5 Most Recommended Shinto Shrines in Japan
When you are planning a trip to Japan, it can be difficult to choose which shrine to visit because there are so many interesting shrines to choose from. Therefore, we present you with a list of 5 of the most impressive Shinto shrines to visit during your stay in Japan.
- Ise Jingu: Ise Jingu, officially named ‘Jingu’, includes 125 jinja (Shinto shrines) centered around Kotaijingu (Naiku) that are dedicated to Amaterasu-Omikami. The area is approximately the same size as the city center of Paris. Every year more than 1,500 rituals are performed to pray for the prosperity of the Imperial Family, world peace, and a great harvest. The Ise Jingu Shrine is listed as the most important shrine in Japan. It is located in Mie prefecture.
- Yasukuni Jinja: In the heart of Tokyo, in Kudanshita, you can find the Imperial Yasukuni Shrine. Yasukuni literally means ‘Country in peace’. This beautiful precinct maintains the record of 2,466,000 souls who lost their lives in conflicts from the Meiji era to the end of the war in 1945. Here, and here all those souls are thanked for their efforts. It is considered one of the most important shrines in Japan due to its long history and its objective saying that Japan can never enter a war conflict ever again. Traditional events and performances are often held on the shrine grounds, which makes it extra interesting to visit for tourists.
- Meiji Jingu:In the Shibuya area is the famous Meiji Jingu, where the souls of Emperor Meiji and his wife Empress Shoken are worshiped. Today it is one of the most important tourist spots in Tokyo, attracting thousands of tourists from the early hours of the morning until closing time at sunset. The venue is located in a forest in the middle of the capital city. This forest is made up of more than 120,000 trees of 365 species donated by each prefecture of Japan and some from people from abroad. In this sanctuary, only the souls of the Emperor and Empress are venerated.
- Itsukushima jinja: In the Hiroshima prefecture, within Itsukushima Island (commonly known as Miyajima), there is a beautiful Shinto shrine called Itsukushima-jinja. The shrine is recognized as a UNESCO World Heritage Site. This sacred precinct has the particularity of giving the impression of floating in the water, in fact, it was built above the Seto sea. Unlike most Shinto shrines, where the torii gate is located on the way to the precinct, the torii is in the sea and is perfectly aligned with the Honden (main sanctuary). The O-Torii (Great Torii Gate), which rises from the sea at about 16.8 meters high, is among the most interesting structures of the Itsukushima Shrine.

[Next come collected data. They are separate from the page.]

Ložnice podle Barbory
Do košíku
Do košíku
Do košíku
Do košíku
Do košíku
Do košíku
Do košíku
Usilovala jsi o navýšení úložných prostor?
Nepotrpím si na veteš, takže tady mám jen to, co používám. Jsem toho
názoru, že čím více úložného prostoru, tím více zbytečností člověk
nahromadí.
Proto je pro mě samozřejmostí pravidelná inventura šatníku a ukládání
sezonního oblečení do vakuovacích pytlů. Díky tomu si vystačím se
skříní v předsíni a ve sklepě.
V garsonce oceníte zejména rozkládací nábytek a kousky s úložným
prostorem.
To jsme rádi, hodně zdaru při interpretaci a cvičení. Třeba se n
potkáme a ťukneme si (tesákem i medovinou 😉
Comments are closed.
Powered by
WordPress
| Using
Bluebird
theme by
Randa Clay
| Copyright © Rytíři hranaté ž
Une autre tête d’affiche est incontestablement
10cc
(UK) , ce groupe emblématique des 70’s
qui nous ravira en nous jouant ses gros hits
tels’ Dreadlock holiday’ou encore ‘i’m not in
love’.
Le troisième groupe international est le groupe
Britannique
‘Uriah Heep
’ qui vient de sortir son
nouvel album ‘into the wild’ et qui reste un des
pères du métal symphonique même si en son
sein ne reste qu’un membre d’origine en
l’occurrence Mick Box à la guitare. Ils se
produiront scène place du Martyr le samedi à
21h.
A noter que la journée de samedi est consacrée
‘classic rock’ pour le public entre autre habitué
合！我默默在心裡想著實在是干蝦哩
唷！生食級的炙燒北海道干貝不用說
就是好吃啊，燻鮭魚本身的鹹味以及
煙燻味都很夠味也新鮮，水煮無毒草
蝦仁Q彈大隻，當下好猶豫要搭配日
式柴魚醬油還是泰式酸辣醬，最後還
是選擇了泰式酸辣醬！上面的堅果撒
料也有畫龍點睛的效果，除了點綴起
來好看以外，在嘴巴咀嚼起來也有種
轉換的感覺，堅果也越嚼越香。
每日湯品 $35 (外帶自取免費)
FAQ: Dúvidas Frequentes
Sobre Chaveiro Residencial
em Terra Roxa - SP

It is considered one of the 3 most beautiful landscapes in all of Japan.
- Fushimi Inari Taisha: In all of Japan there are around 32,000 Shinto shrines dedicated to god Inari. The main shrine and head of the entire network are located in the city of Kyoto. Known worldwide for its more than 10,000 Toriis in a row, the Fushimi Inari Taisha attracts around 3 million visitors during the first three days of the year alone and is one of Kyoto’s top attractions. The shrine is located at the base of Mount Inari and includes many minor shrines that span the 4 kilometers to the top of the 233-meter high mountain.
Although there are many more Shinto shrines, if you have little time in Japan, this list will hopefully make it a little easier to plan your visit.